Properties of G4s’ structure indicate that it can be easily compromised by a single point mutation (Chaudhary et al., 2017; Zeraati et al., 2017). Therefore, a mutation rate assessment of pG4s sequences may be a good indicator of their biological relevance, especially since G4s themselves are thought to be factors contributing to genomic instability (Lemmens et al., 2015). In this view, high evolutionary stability (low variability) indicates functional relevance and, in contrast, a high variability might suggest detrimental or neutral character of G4s. A previous study suggested that human pG4s are depleted of SNPs, especially at sites predicted to be most crucial for structural integrity (Nakken et al., 2009). A recent study based on high-throughput data showed depletion of disruptive mutations in pG4s in the vicinity of TSS. However, the general variant density was higher in pG4s than in the random sequences (Zhao et al., 2010). Large genomic studies, like 1001 Genomes Project (1001 Genomes Consortium, 2016) or 3000 Rice Genomes Project (3000 Rice Genomes Project, 2014), now offer an exciting opportunity to explore these properties of pG4s in plants.

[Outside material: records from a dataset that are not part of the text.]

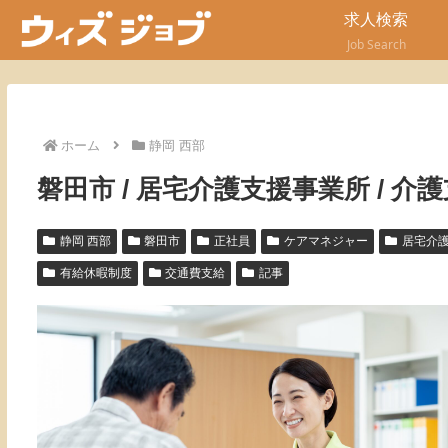
求人検索
Job Search
ホーム
静岡 西部
磐田市 / 居宅介護支援事業所 / 介護
静岡 西部
磐田市
正社員
ケアマネジャー
居宅介
有給休暇制度
交通費支給
記事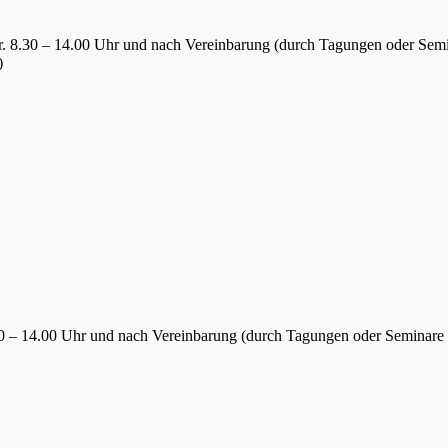
Fr. 8.30 – 14.00 Uhr und nach Vereinbarung (durch Tagungen oder Sem
)
.30 – 14.00 Uhr und nach Vereinbarung (durch Tagungen oder Seminare 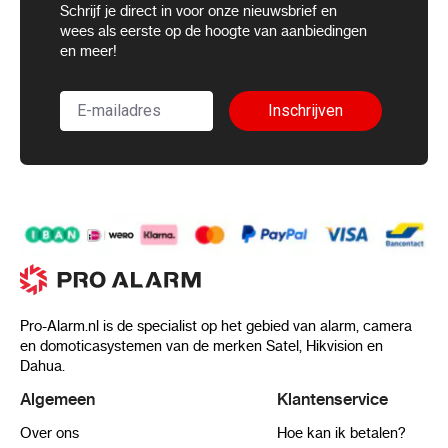
Schrijf uw eigen review
Schrijf je direct in voor onze nieuwsbrief en
wees als eerste op de hoogte van aanbiedingen
U plaatst een review over:
LawMate PV-BT10i – Verborgen Wi-Fi
camera in Bluetooth speaker
en meer!
Uw waardering:
Inschrijven
Prijs / Kwaliteit
Kwaliteit
Prijs
Uw naam
Samenvatting
Review
Pro-Alarm.nl is de specialist op het gebied van alarm, camera
en domoticasystemen van de merken Satel, Hikvision en
Dahua.
Algemeen
Klantenservice
Review versturen
Over ons
Hoe kan ik betalen?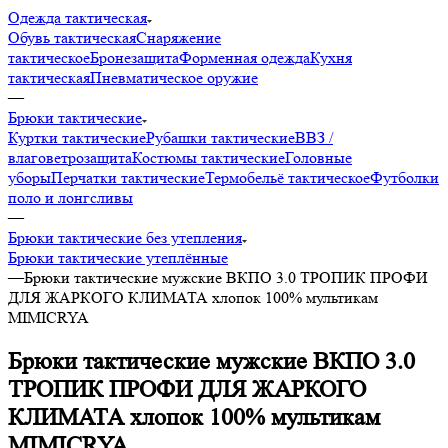
Одежда тактическая
Обувь тактическая
Снаряжение
тактическое
Бронезащита
Форменная одежда
Кухня
тактическая
Пневматическое оружие
—
Брюки тактические
Куртки тактические
Рубашки тактические
ВВЗ /
влаговетрозащита
Костюмы тактические
Головные
уборы
Перчатки тактические
Термобельё тактическое
Футболки
поло и лонгсливы
—
Брюки тактические без утепления
Брюки тактические утеплённые
—
Брюки тактические мужские ВКПО 3.0 ТРОПИК ПРОФИ
ДЛЯ ЖАРКОГО КЛИМАТА хлопок 100% мультикам
MIMICRYA
Брюки тактические мужские ВКПО 3.0
ТРОПИК ПРОФИ ДЛЯ ЖАРКОГО
КЛИМАТА хлопок 100% мультикам
MIMICRYA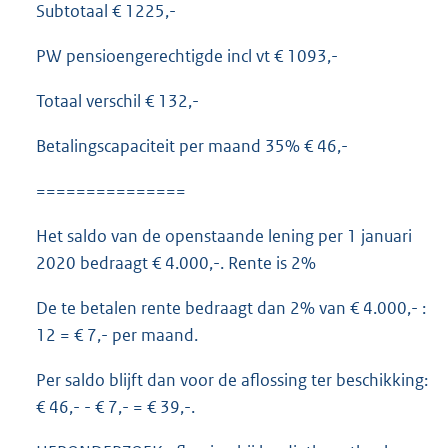
Subtotaal € 1225,-
PW pensioengerechtigde incl vt € 1093,-
Totaal verschil € 132,-
Betalingscapaciteit per maand 35% € 46,-
===============
Het saldo van de openstaande lening per 1 januari
2020 bedraagt € 4.000,-. Rente is 2%
De te betalen rente bedraagt dan 2% van € 4.000,- :
12 = € 7,- per maand.
Per saldo blijft dan voor de aflossing ter beschikking:
€ 46,- - € 7,- = € 39,-.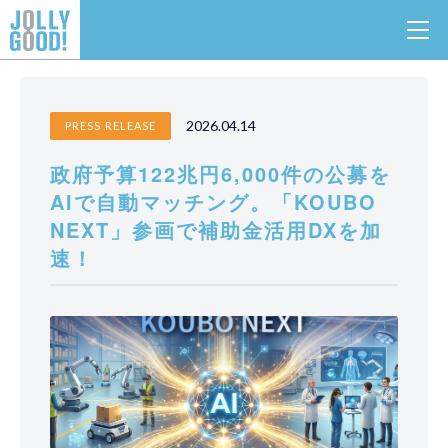
政府予算122兆円6,000件の公募をAIで自動マッチング。
TOP
NEWS
「KOUBO NEXT」参画で補助金活用DXを加速！
2026.04.14
PRESS RELEASE
政府予算122兆円6,000件の公募を
AIで自動マッチング。「KOUBO
NEXT」参画で補助金活用DXを加
速！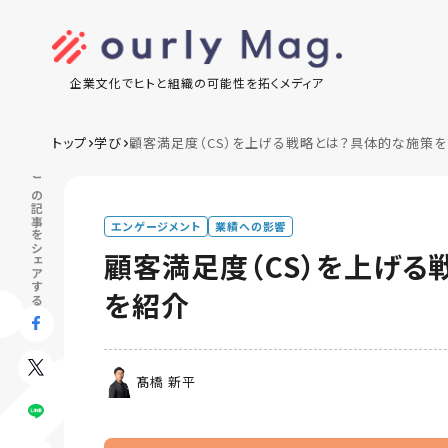
企業文化でヒトと組織の可能性を拓くメディア
トップ
学び
顧客満足度（CS）を上げる戦略とは？具体的な施策を
この記事をシェアする
エンゲージメント
業績への影響
顧客満足度（CS）を上げる
を紹介
髙橋 新平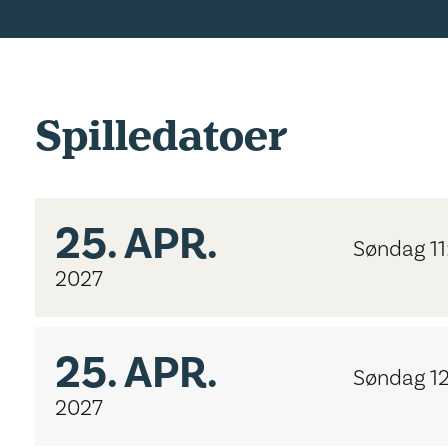
Spilledatoer
25.
APR.
Søndag 11
2027
25.
APR.
Søndag 1
2027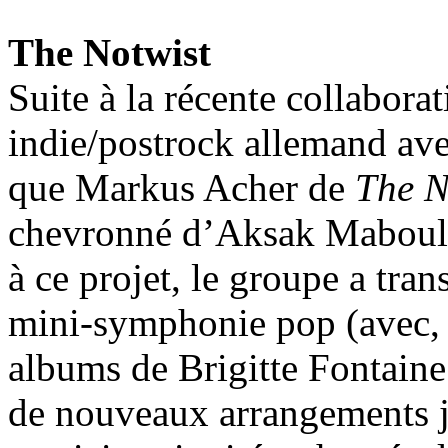
The Notwist
Suite à la récente collabora
indie/postrock allemand ave
que Markus Acher de
The N
chevronné d’Aksak Maboul… 
à ce projet, le groupe a tra
mini-symphonie pop (avec, e
albums de Brigitte Fontain
de nouveaux arrangements jo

In this study, we address the question of pG4s variability in plants. Specifically, we investigate whether the pG4s variant density differs from the background. Furthermore, we try to assess the biological significance of the variability, by examining the impact of the observed variants on the probability of G4 formation. We narrow down the pool of studied pG4s to those located in the coding strand of genes, and thus possibly forming in pre-mRNA after transcription. The single-stranded nature of RNA, its structure forming potential, and wide spectrum of phenotypic effects following mRNA processing alterations make RNA G4s especially interesting. We focus on the model dicot plant A. thaliana and a cultivated monocot, O. sativa ssp. japonica, using high-throughput data. The choice of plant models was dictated by the availability of a large amount of quality intraspecific data, contributed by the aforementioned studies. Additionally, we compare our results to a well-characterized reference model – Homo sapiens. This allowed us to treat ‘plants’ as a unit in reference to this distant mammalian model. Simultaneously, such a comparison provided an opportunity to contrast previous findings concerning human pG4 variability with our plant-based results. We show that pG4s are overall variable regions, which accumulate more variants potentially destabilizing the structures.
Materials and Methods
Genomic Sequences, Re-sequencing, Variant and Annotation Data
A. thaliana reference genome was downloaded from NCBI (GI: 332189094, 330250293, 332640072, 332656411, 332002898), corresponding annotation Araport11 v. June 2016 (Cheng et al., 2017) was downloaded from Araport database (Krishnakumar et al., 2015). Raw sequencing data of 1135 lines from 1001 Arabidopsis Genomes Project was obtained from SRA (project SRP056687). Human reference genome GRCh37 and 1000 genomes variant phase3 callset were acquired from 1000 genomes project ftp server (Auton et al., 2015). GRCh37.87 annotation was acquired from Ensembl. O. sativa Nipponbare reference genome MSU7 and corresponding annotation were retrieved from Rice Genome Annotation Project (Kawahara et al., 2013). 3000 Rice Genomes Project 29mio SNP callset against MSU7 was downloaded from Rice SNP-Seek Database (3000 Rice Genomes Project, 2014; Mansueto et al., 2017). All genomes were masked using RepeatMasker 4-0-7 (Smit et al., 2013–2015), with dfam2.0 (Hubley et al., 2016), RMBlast 2.6.0 and RepBaseRepeatMaskerEdition-20170127 data (Bao et al., 2015).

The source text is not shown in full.